Poco después del triunfo de la República Democrática sobre la Federal en el Mundial del 74 desayunó aquí el único anotador del partido, al que la Nomenklatura reconoció como un héroe de Estado: Jürgen Sparwasser. Otro día, después de tomar cerveza en este lugar, logró exiliarse en el extranjero. Un aire ajeno sopló dentro de sus ojos. Beckenbauer, el presidente del comité organizador del Mundial de 2006, el segundo que se juega en estas tierras, ha dicho que no ha logrado superar aquella derrota. Alemania se ha reunificado pero hay cosas que el borrador de la política, a la que Bismarck (causante del segundo Reich) llamó arte de lo posible, no ha logrado desaparecer de la memoria individual.

Berlín es un estado con tres millones y medio de habitantes. Cuatro veces más de los que la conformaron en los años del segundo imperio en 1871. Pero un millón menos de los que tenía en 1939, el año en que Adolfo Hitler decidió la invasión a Polonia (1 de septiembre).

Entre ese año y 1950, la población berlinesa se redujo en más de dos millones de personas. Las crudas memorias de una mujer nacida en el sur de esta ciudad dos décadas antes del conflicto demuestra lo terrible que fue la posguerra para estos alemanes. Los rusos cometieron abusos indecibles sobre ellas aunque nunca se convocó a juicio internacional para enjuiciarlos. Los vencedores ven el río de la historia desde una sola orilla.

La unificación alemana sigue padeciendo estragos. Uno de cada cinco alemanes del Este no tiene trabajo. De los occidentales solamente uno de cada diez en promedio, con la excepción de Bremen, que tiene un desempleo abierto del 16 por ciento. El paro ha provocado -como en 1933- el regreso de un enemigo que nunca se ha ido, la xenofobia: un ex colaborador de Schöeder ha dicho hace unos días a la presa alemana que los viajantes al Mundial, en efecto, deben reservarse su idea de viajar a algunas ciudades del Este porque sus vidas pueden correr peligro. La declaración ha sido una bomba para el gobierno de la señora Merkel quien ha asegurado que el mundo puede hacer amigos en Alemania durante los 30 días de juegos. Una caricatura en un diario alemán de prestigio confirma con sarcasmo la seriedad del problema: un joven turco le pregunta a otro golpeado del rostro, ¿de dónde vienes?, este le dice: del país de los amigos.

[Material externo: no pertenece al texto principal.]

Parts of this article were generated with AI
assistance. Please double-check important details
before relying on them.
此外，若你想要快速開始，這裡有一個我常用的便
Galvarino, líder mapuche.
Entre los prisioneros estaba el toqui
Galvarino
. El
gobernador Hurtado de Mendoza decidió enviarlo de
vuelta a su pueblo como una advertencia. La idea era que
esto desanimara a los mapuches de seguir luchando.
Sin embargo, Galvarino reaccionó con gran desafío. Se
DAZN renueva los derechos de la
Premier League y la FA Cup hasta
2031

No obstante este país que tira más de 300 millones  de periódicos ( los que los lectores dedican 30 minutos diarios) estrenará una cancha miniatura del Estadio Olímpico de Berlín creada para servir como arena durante los 30 días de juego. Se verán, en pantallas gigantes, todos los partidos de la Copa del Mundo. El parque que se encuentra justo enfrente del Bundestag, costó cinco millones de euros y fueron pagados por Adidas, la marca que desde 1954 es dueña de los derechos del balón del Mundial. El Bundestag no se ha quedado atrás: ha mandado construir un mini Parlamento (en el mismo patio) para organizar sesiones diplomáticas, conferencias de prensa y mesas redondas para ponerse al lado del camino verde.

Su proyecto tuvo el módico costo de 2 millones de euros, pero vale eso cuando la pelota está tan cerca de los pies como las alas del deseo.